None of these are forced on people. We don’t make people stay and eat - they can go across the road and buy what the hell they want. We don’t make them join the gym or go to the Doctors. We create an environment which is conducive to healthy living and where it is ok to tackle issues of wellbeing.

Being obese has long term health complications. Sure you may argue that an obese person is as “healthy” as a slim person. But then there are examples of professional sportspeople who smoke. But we wouldn’t argue that a smoker was “healthy”?

These long term health issues will result in medical and societal problems in time and in turn, unless we act, these will impact on my organisation.

This is not Big Brother. This is a ticking time bomb.

Friday, 29 May 2009

Stand aside

Let me paint a scenario…..

An employee comes to see me. They do that sometimes as a last resort when everyone else is busy or on holiday or hiding in the cupboards. They have an issue they want to talk through.

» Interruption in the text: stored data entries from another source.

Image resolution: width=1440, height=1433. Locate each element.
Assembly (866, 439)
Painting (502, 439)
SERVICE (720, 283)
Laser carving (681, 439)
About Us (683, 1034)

Their boss they feel is over controlling. Wanting to know the ins and outs of their ever action and move, not allowing them to take decisions about their work, criticizing their appearance and making their life a misery. I ask for examples and we talk a little bit about a few things that have happened. The employee says they don’t know what to do they feel so stupid and are thinking of resigning and looking elsewhere.

I ask some questions.

“Do you think you should be able to make these decisions?” They reply that they do.

“Do you think that you are being unreasonable?” They reply that they are not.

“So”, I ask them, “Who do you think is at fault here?”

We talk some more and it becomes clear they are scared. They are scared of the repercussions. They are choosing the path of least resistance. They apologise when they have done nothing wrong. They allow elements of their work to be controlled, when they believe that it is wrong. They do this to take away the pain.

The pain of the picking and shouting and criticism.

Standing up is not an option they tell me, it just makes it worse. Last time they questioned him (and it could only be a him) he made their life a misery for weeks.

We talk about motives. Why he is behaving like this. Is it because he actually believes he should have the control? Is it because things are being done badly? Is it because when he is angry he just needs to kick some one?

We talk about actions and reactions. The triggers that make people behave the way they do. We talk about blame. We talk about neutrality and the ability not to automatically apologise when being shouted at. We talk about help and support. We talk about self esteem.

At the end I have mixed emotions. My natural instinct is to administer my own kind of justice on the situation. I won’t lie. And I’m not talking a nice bit of counselling and a formal process. But sometimes perhaps people need to do these things for themselves knowing that you are there for them as support.

It’s hard sometimes to stand aside, but I truly hope they know that I am there for them.